+++ Source material

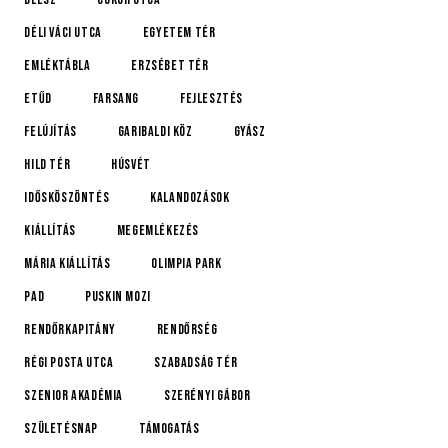
Déli Váci utca
Egyetem tér
emléktábla
Erzsébet tér
etűd
farsang
fejlesztés
felújítás
Garibaldi köz
gyász
Hild tér
húsvét
idősköszöntés
Kalandozások
kiállítás
megemlékezés
Mária kiállítás
Olimpia Park
pad
Puskin mozi
rendőrkapitány
rendőrség
Régi posta utca
Szabadság tér
Szenior Akadémia
Szerényi Gábor
születésnap
támogatás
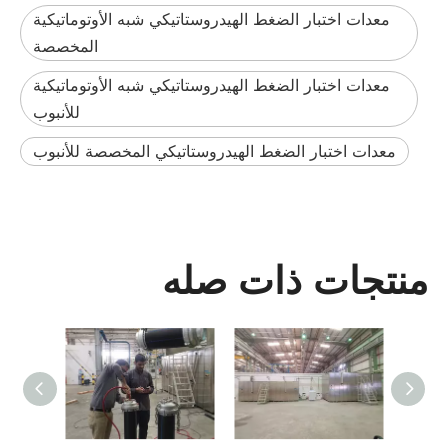
معدات اختبار الضغط الهيدروستاتيكي شبه الأوتوماتيكية
المخصصة
معدات اختبار الضغط الهيدروستاتيكي شبه الأوتوماتيكية
للأنبوب
معدات اختبار الضغط الهيدروستاتيكي المخصصة للأنبوب
منتجات ذات صله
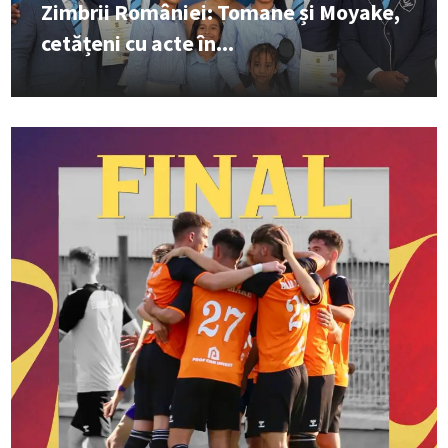
Zimbrii României: Tomane și Moyake,
cetățeni cu acte în...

++++++

_What this task involves_
The line with "منتجات ذات صله" marks the end: restate word for word every line from the top of the data through that one, omitting pictures.

_Solution to this exercise_
Déli Váci utca
Egyetem tér
emléktábla
Erzsébet tér
etűd
farsang
fejlesztés
felújítás
Garibaldi köz
gyász
Hild tér
húsvét
idősköszöntés
Kalandozások
kiállítás
megemlékezés
Mária kiállítás
Olimpia Park
pad
Puskin mozi
rendőrkapitány
rendőrség
Régi posta utca
Szabadság tér
Szenior Akadémia
Szerényi Gábor
születésnap
támogatás
معدات اختبار الضغط الهيدروستاتيكي شبه الأوتوماتيكية
المخصصة
معدات اختبار الضغط الهيدروستاتيكي شبه الأوتوماتيكية
للأنبوب
معدات اختبار الضغط الهيدروستاتيكي المخصصة للأنبوب
منتجات ذات صله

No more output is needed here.